Virginia v. Black, 538 U.S. 343, 359–60 (2003) (quotations and citations omitted). By contrast, as the Court states here, “Dr. Ortiz acknowledged K.E.W. did not state that he intended to impregnate anyone against her will and to her knowledge K.E.W. did not directly proposition a particular staff member or patient at the hospital.” ___ S.W.3d at ___. Some of K.E.W.’s verbal statements in this case may not, by themselves, rise to the level of a verbal threat in my view, at least in the sense described by Black. For instance, “K.E.W.’s statement[] regarding his belief that he had an assignment to impregnate specific women” may not rise to the level of a threat if one considers it purely in the abstract. See id. at ___. Therefore, I would leave it as an open question in this case whether any of K.E.W.’s statements, by themselves, constitute an “overt act . . . that tends to confirm . . . the likelihood of serious harm to the proposed patient or others” for purposes of sanctioning “court-ordered temporary inpatient mental health services” under section 574.034.1

            In this case, I would not address this more difficult question as the Court does by indicating that some of K.E.W.’s verbal statements were “evidence on which a reasonable trier of fact could have formed a firm belief or conviction that . . . recent objectively observable acts by K.E.W. tended to confirm” a finding that “as a result of his mental illness, K.E.W. would likely cause serious harm to others.” In my view, the facts that K.E.W. “had written plans detailing his mission and papers with the names of several women whom he believed he needed to impregnate” and “carried [these] papers with him” meet the overt act requirement.

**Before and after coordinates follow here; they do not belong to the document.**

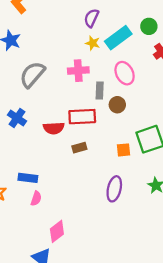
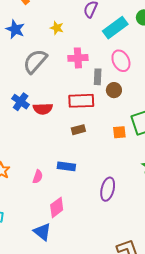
yellow star: (93, 43) -> (57, 28), moved
red semicircle: (54, 128) -> (43, 109), moved
blue rectangle: (28, 178) -> (66, 166), moved
purple ellipse: (114, 189) -> (108, 189), moved

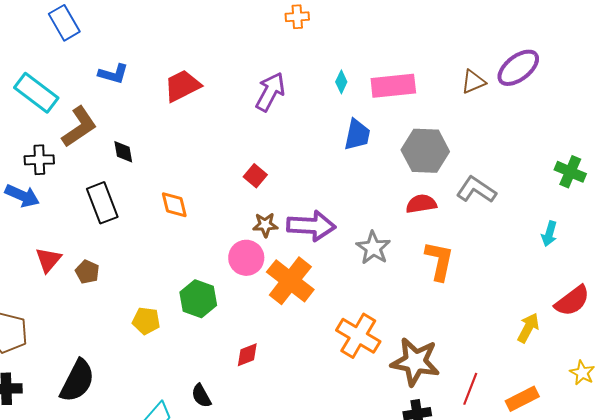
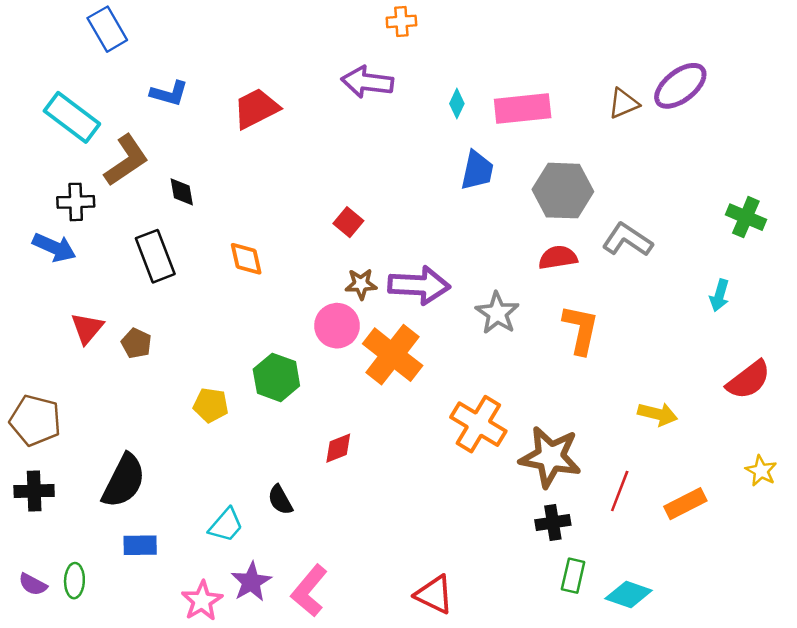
purple arrow: (270, 92) -> (367, 82), moved, turned -111
yellow arrow: (528, 328) -> (658, 414), moved, turned 76

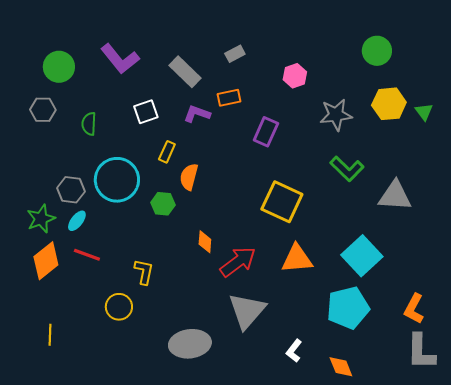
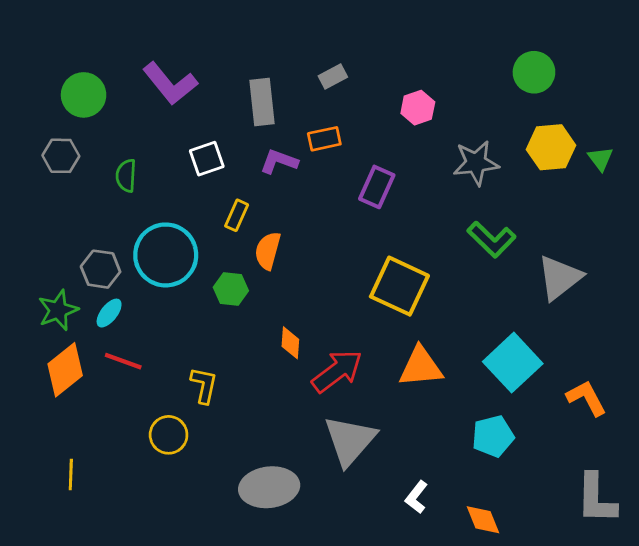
gray rectangle: (185, 72) -> (262, 102), turned 40
gray triangle: (395, 196) -> (559, 278), turned -42
cyan pentagon: (348, 308) -> (493, 436), size x0.7
orange L-shape: (414, 309) -> (586, 398), moved, turned 124

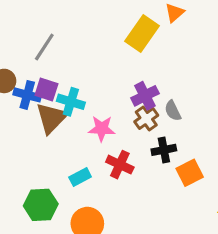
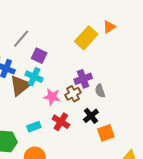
purple square: (46, 90) -> (39, 56), moved
brown cross: (146, 119) -> (73, 94), moved
black cross: (164, 150) -> (91, 116), turned -35

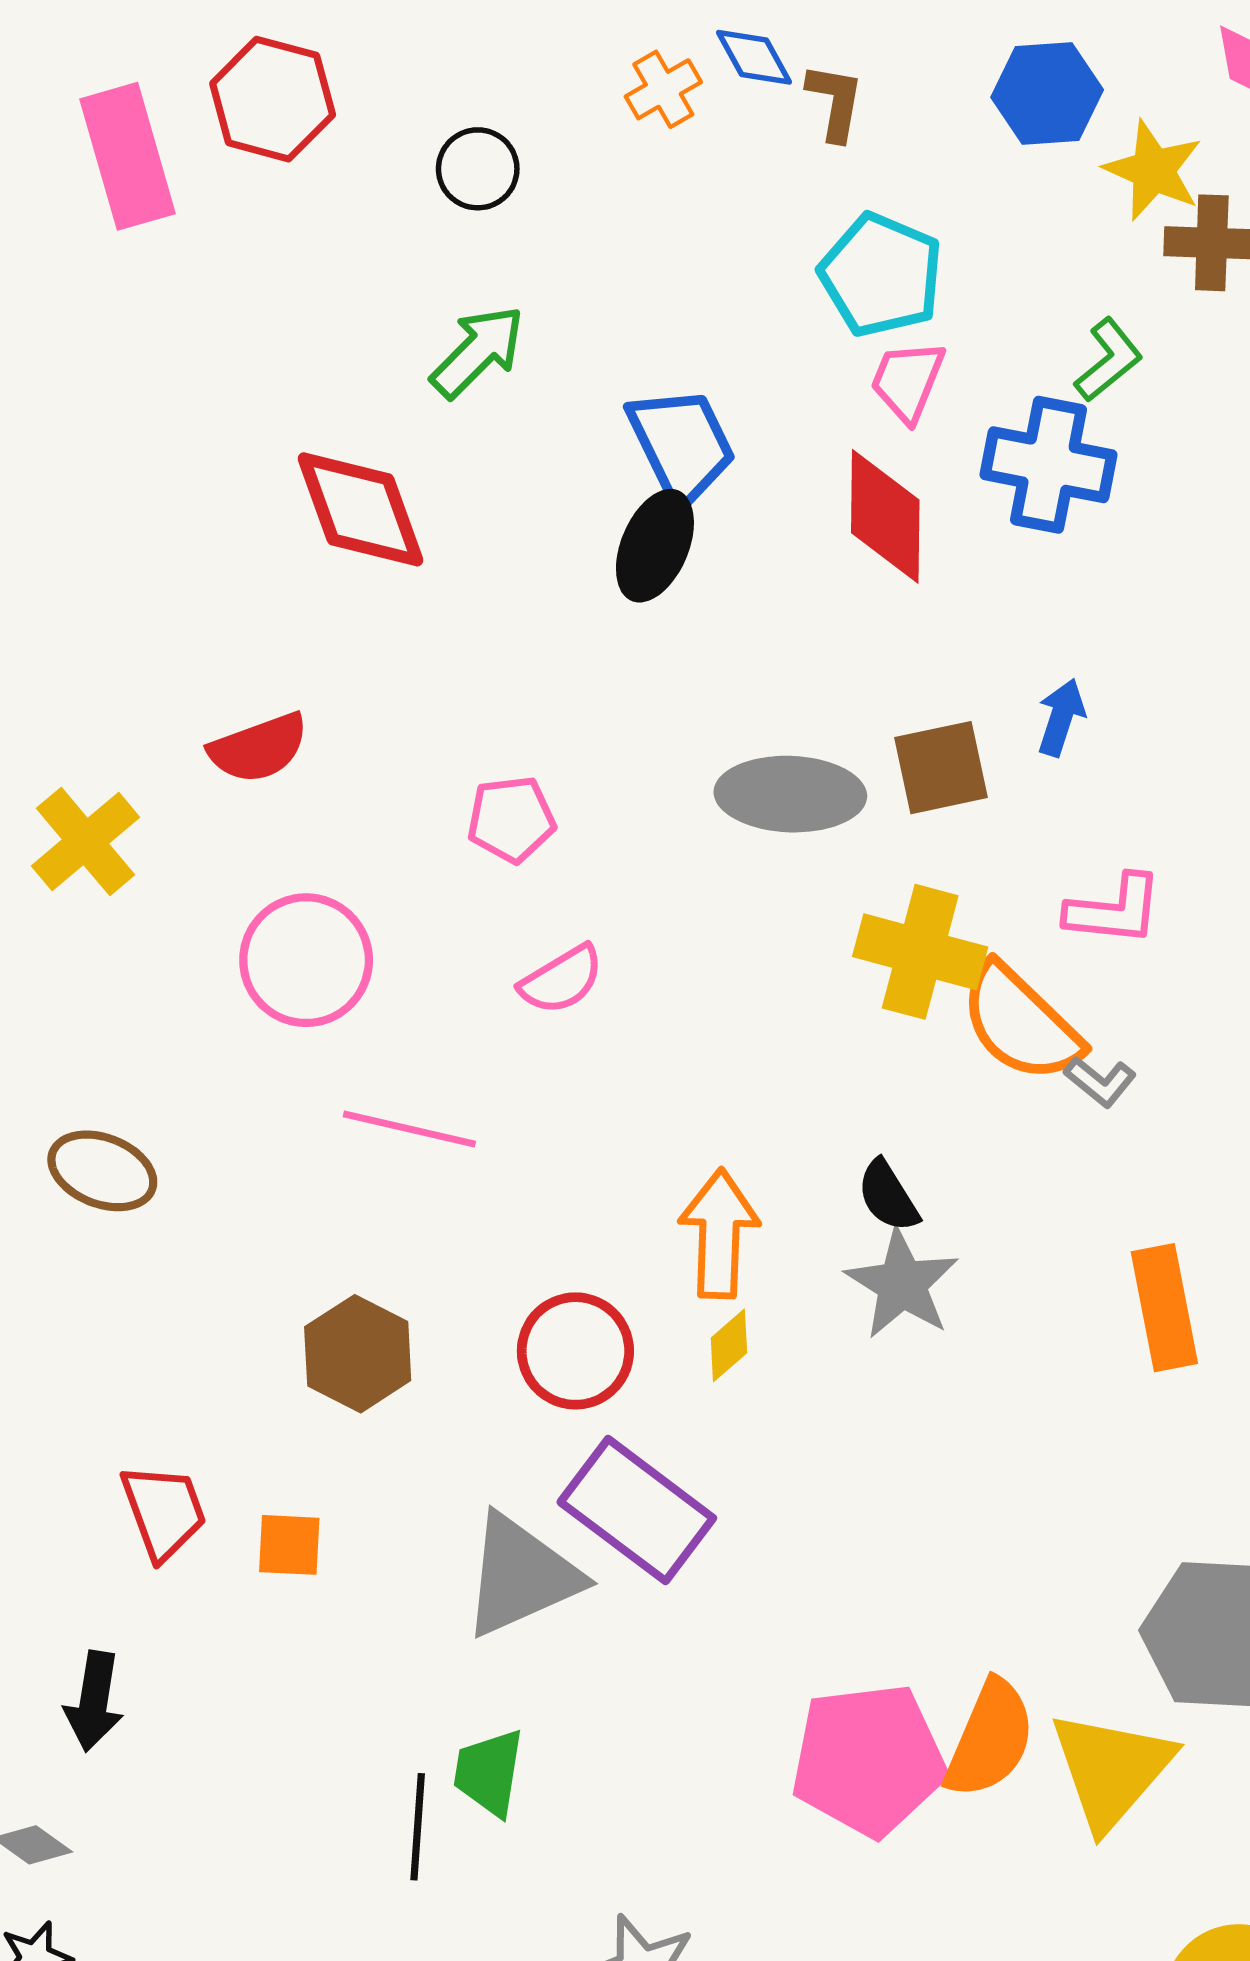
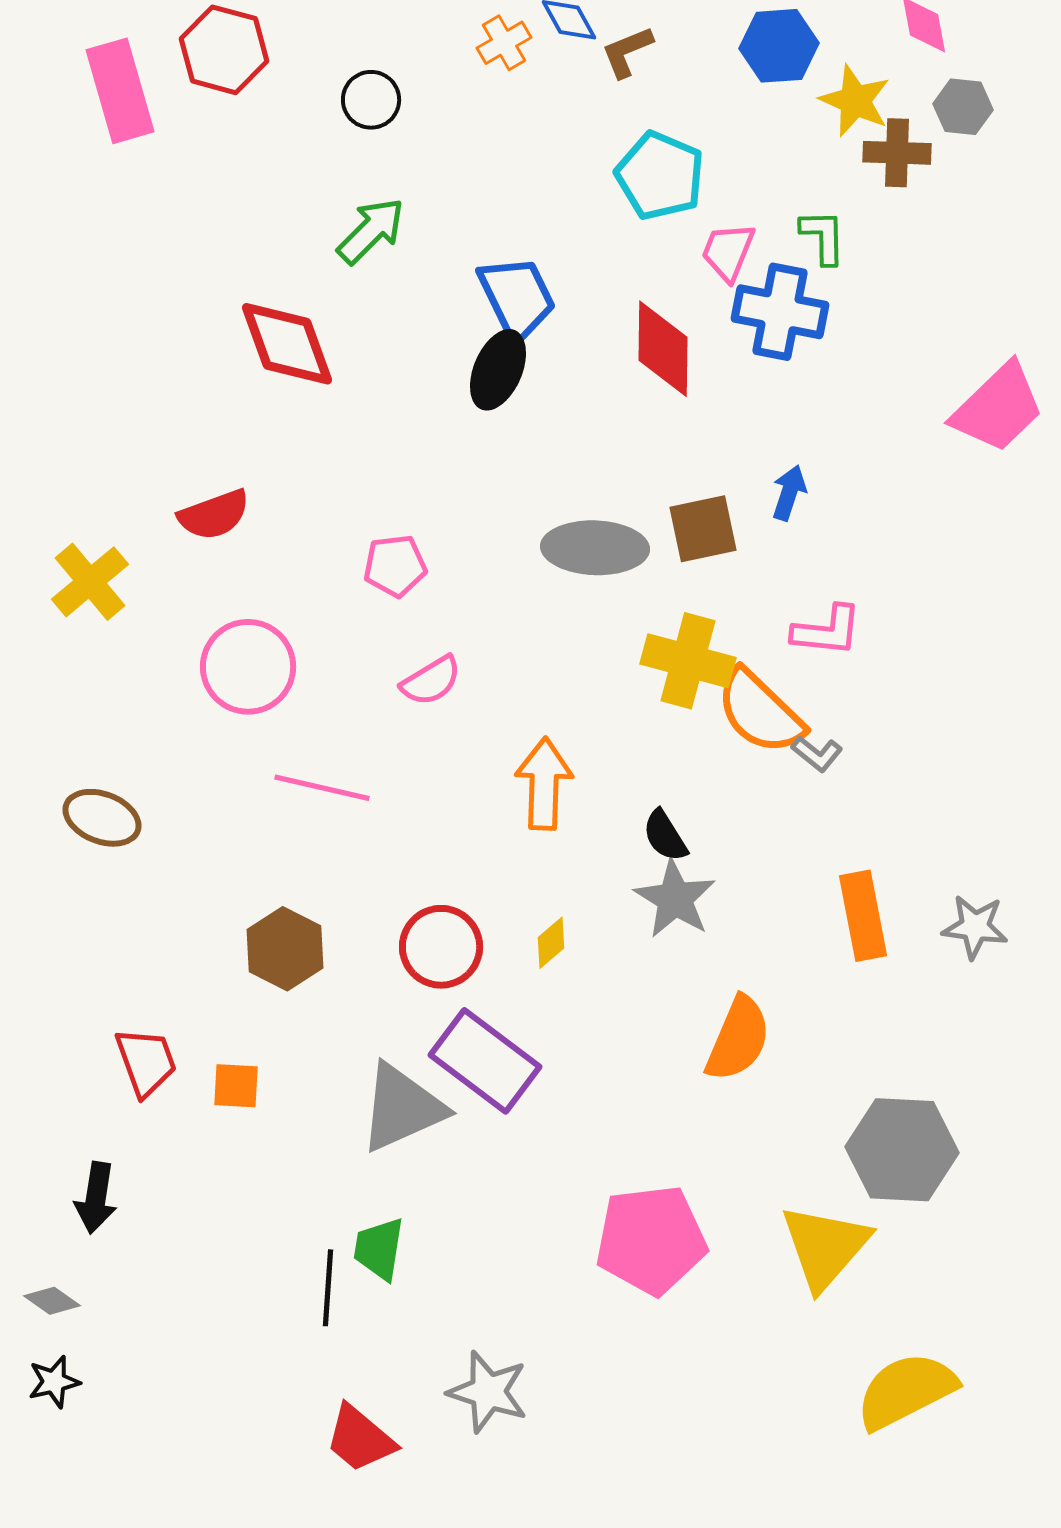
brown L-shape: (835, 102) -> (627, 52), turned -122
green L-shape: (1109, 360) -> (823, 237), turned -52
pink trapezoid: (908, 381) -> (728, 252), moved
orange arrow: (719, 1234) -> (544, 784), moved
orange semicircle: (990, 1739) -> (738, 1039), moved

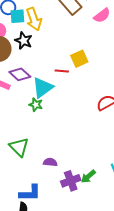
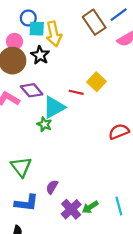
yellow square: (79, 59) -> (96, 82), turned -30
purple semicircle: (50, 162) -> (52, 187), turned -72
purple cross: (71, 181) -> (71, 209), turned -30
blue L-shape: (30, 193) -> (26, 203), moved

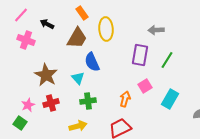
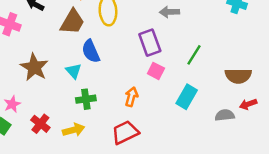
purple rectangle: (140, 55) -> (150, 43), turned -30
green line: (167, 60) -> (194, 55), moved
pink square: (145, 86) -> (156, 71), moved, turned -32
red cross: (51, 103) -> (40, 124), moved, turned -35

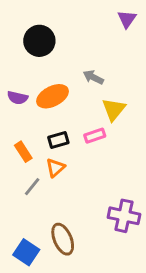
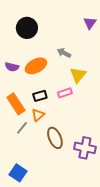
purple triangle: (127, 19) -> (90, 23), moved
orange rectangle: (23, 152) -> (16, 104), size x1.5
brown ellipse: (63, 239) -> (55, 138), moved

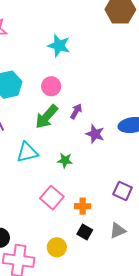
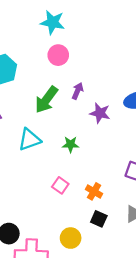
pink circle: (51, 86) -> (58, 55), moved
pink square: (52, 198) -> (60, 185), size x0.7
orange cross: (83, 206) -> (94, 191), turned 35

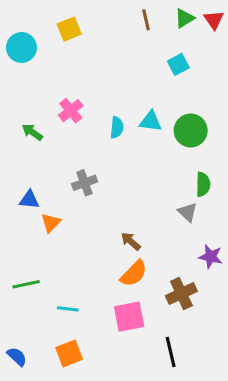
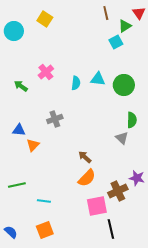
green triangle: (184, 18) -> (125, 26), moved
brown line: (146, 20) -> (106, 13), moved
yellow square: (69, 29) -> (45, 19), turned -35
purple star: (211, 257) -> (137, 178), moved
pink square: (129, 317) -> (97, 206), moved

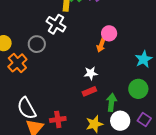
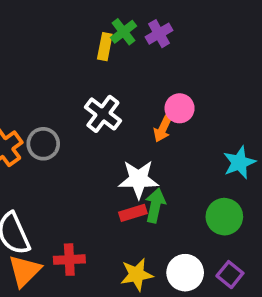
white cross: (56, 24) -> (103, 114), moved
gray circle: (37, 44) -> (43, 144), moved
white star: (91, 73) -> (138, 179), size x1.5
green arrow: (111, 102) -> (155, 205), moved

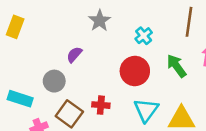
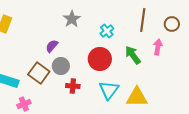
gray circle: (54, 81) -> (61, 66), moved
brown square: (69, 114) -> (39, 73), moved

See id. at ___, ___. It is an overt act to write a list of women’s names as well as detailed plans to impregnate them (among other things), or to carry these documents on one’s person and hold them out to those providing one’s medical treatment, as K.E.W. did. Because these were overt acts that tend to confirm the likelihood of danger to others, I agree with the result in this case. My concern is only that in another case, where a verbal statement that does not rise to the level of a verbal threat is the only evidence, a person may be civilly committed for mental health treatment beyond the Legislature’s certain intent.

                                                           

                                                                                    _________________________

                                                                                    Paul W. Green

                                                                                    Justice

 

OPINION DELIVERED: July 2, 2010



1 Moreover, the same standard applies to “court-ordered extended inpatient mental health services.” See Tex. Health & Safety Code § 574.035(e) (emphasis added).